▸ WHAT IS BEING ASKED:
Word for word, reproduce the records, keeping none of the pictures.

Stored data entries
--- --- ---

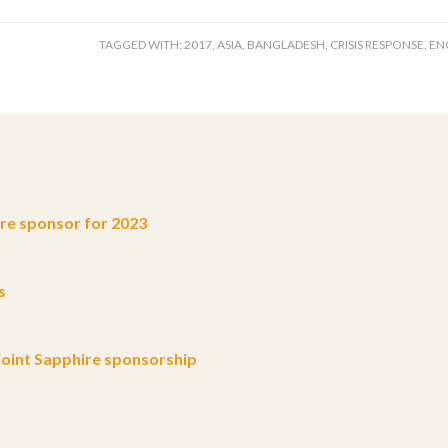
TAGGED WITH:
2017
,
ASIA
,
BANGLADESH
,
CRISIS RESPONSE
,
EN
e sponsor for 2023
s
oint Sapphire sponsorship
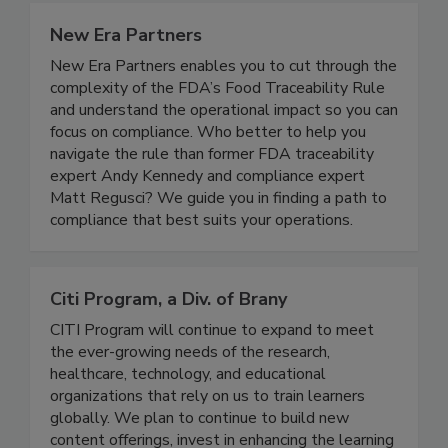
New Era Partners
New Era Partners enables you to cut through the
complexity of the FDA’s Food Traceability Rule
and understand the operational impact so you can
focus on compliance. Who better to help you
navigate the rule than former FDA traceability
expert Andy Kennedy and compliance expert
Matt Regusci? We guide you in finding a path to
compliance that best suits your operations.
Citi Program, a Div. of Brany
CITI Program will continue to expand to meet
the ever-growing needs of the research,
healthcare, technology, and educational
organizations that rely on us to train learners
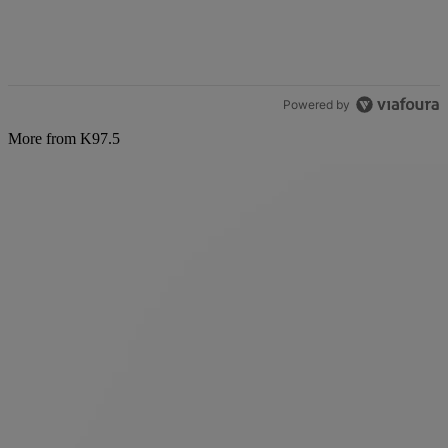
Powered by
More from K97.5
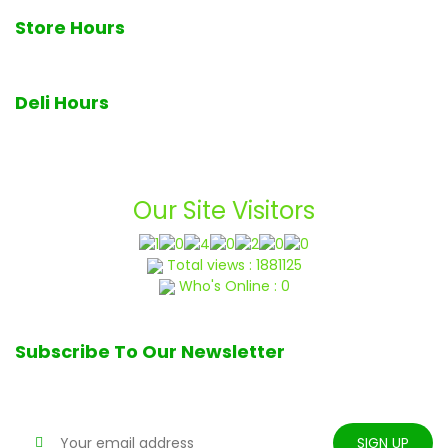
Store Hours
7am - 7pm Monday through Sunday
Deli Hours
Deli closes at 6pm daily
Our Site Visitors
Total views : 1881125
Who's Online : 0
Subscribe To Our Newsletter
Stay tune for updates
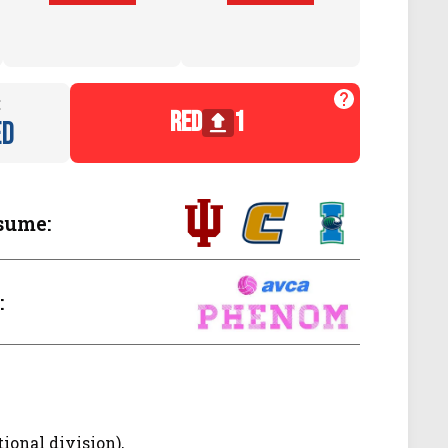
:
red
1
ed
sume:
:
tional division),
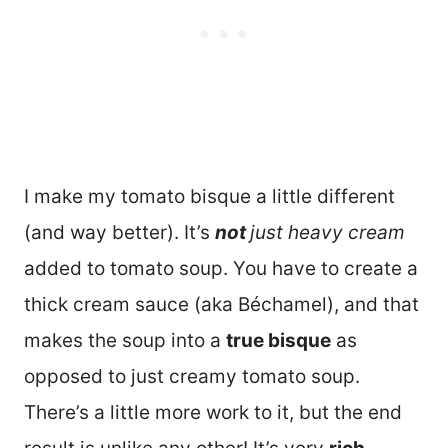
I make my tomato bisque a little different
(and way better). It’s
not
just heavy cream
added to tomato soup. You have to create a
thick cream sauce (aka Béchamel), and that
makes the soup into a
true bisque
as
opposed to just creamy tomato soup.
There’s a little more work to it, but the end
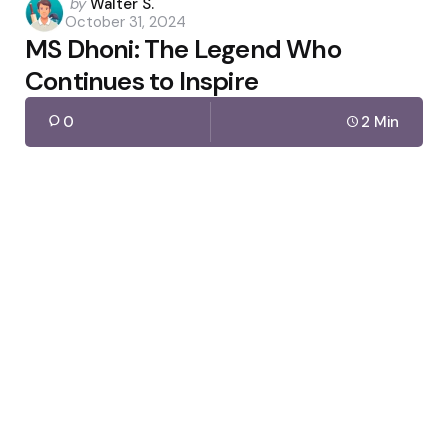
Posted
by
Walter S.
October 31, 2024
by
MS Dhoni: The Legend Who
Continues to Inspire
0
2 Min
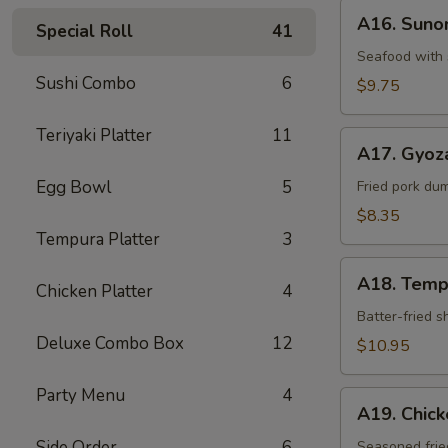
A16.
A16. Sun
Special Roll
41
Sunomono
Seafood with 
Sushi Combo
6
$9.75
Teriyaki Platter
11
A17.
A17. Gyoz
Gyoza
Egg Bowl
5
Dumpling
Fried pork du
$8.35
Tempura Platter
3
A18.
A18. Temp
Chicken Platter
4
Tempura
Batter-fried 
Deluxe Combo Box
12
$10.95
Party Menu
4
A19.
A19. Chic
Chicken
Side Order
6
Kara-
Seasoned frie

--- --- ---

▸ SOLUTION TO THIS EXERCISE:
TAGGED WITH:
2017
,
ASIA
,
BANGLADESH
,
CRISIS RESPONSE
,
EN
e sponsor for 2023
s
oint Sapphire sponsorship
New Era Partners
New Era Partners enables you to cut through the
complexity of the FDA’s Food Traceability Rule
and understand the operational impact so you can
focus on compliance. Who better to help you
navigate the rule than former FDA traceability
expert Andy Kennedy and compliance expert
Matt Regusci? We guide you in finding a path to
compliance that best suits your operations.
Citi Program, a Div. of Brany
CITI Program will continue to expand to meet
the ever-growing needs of the research,
healthcare, technology, and educational
organizations that rely on us to train learners
Powered by
More from K97.5
Store Hours
7am - 7pm Monday through Sunday
Deli Hours
Deli closes at 6pm daily
Our Site Visitors
Total views : 1881125
Who's Online : 0
Subscribe To Our Newsletter
Stay tune for updates
:
red
1
ed
sume:
:
tional division),
I make my tomato bisque a little different
(and way better). It’s
not
just heavy cream
added to tomato soup. You have to create a
thick cream sauce (aka Béchamel), and that
makes the soup into a
true bisque
as
opposed to just creamy tomato soup.
There’s a little more work to it, but the end
Posted
by
Walter S.
October 31, 2024
by
MS Dhoni: The Legend Who
Continues to Inspire
0
2 Min
A16.
A16. Sun
Special Roll
41
Sunomono
Seafood with 
Sushi Combo
6
$9.75
Teriyaki Platter
11
A17.
A17. Gyoz
Gyoza
Egg Bowl
5
Dumpling
Fried pork du
$8.35
Tempura Platter
3
A18.
A18. Temp
Chicken Platter
4
Tempura
Batter-fried 
Deluxe Combo Box
12
$10.95
Party Menu
4
A19.
A19. Chic
Chicken
Side Order
6
Kara-
Seasoned frie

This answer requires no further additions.